**AIM OF THE TASK:**
Looking at the data that follows, count the lines containing the word "metallo" and write down only that count.

[[ MATERIAL FOR THIS TASK open ]]

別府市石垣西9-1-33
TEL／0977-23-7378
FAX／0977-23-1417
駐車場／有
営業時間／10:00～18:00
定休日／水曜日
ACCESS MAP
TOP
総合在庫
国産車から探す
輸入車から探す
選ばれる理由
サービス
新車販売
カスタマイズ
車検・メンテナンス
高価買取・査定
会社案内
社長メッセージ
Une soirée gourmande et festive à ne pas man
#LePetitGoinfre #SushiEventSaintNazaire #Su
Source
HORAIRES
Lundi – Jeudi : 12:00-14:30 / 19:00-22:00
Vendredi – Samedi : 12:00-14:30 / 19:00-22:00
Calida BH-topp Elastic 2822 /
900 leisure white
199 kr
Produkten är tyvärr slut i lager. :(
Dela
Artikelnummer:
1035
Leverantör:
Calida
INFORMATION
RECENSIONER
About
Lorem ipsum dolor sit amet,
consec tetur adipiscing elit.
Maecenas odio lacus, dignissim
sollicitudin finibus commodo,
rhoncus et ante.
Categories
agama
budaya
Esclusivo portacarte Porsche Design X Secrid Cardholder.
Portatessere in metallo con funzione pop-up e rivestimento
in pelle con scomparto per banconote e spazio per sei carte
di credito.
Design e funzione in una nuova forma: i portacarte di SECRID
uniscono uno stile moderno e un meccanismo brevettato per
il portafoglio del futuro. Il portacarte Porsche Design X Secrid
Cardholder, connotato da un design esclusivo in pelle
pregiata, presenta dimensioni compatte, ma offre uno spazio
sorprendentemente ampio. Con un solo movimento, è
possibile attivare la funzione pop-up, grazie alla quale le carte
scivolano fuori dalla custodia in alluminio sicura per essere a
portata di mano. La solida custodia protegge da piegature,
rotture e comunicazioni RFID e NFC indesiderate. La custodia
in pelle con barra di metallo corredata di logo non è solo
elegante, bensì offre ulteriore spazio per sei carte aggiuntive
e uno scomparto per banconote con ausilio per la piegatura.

[[ MATERIAL FOR THIS TASK closed ]]

**WRITTEN SOLUTION:**
2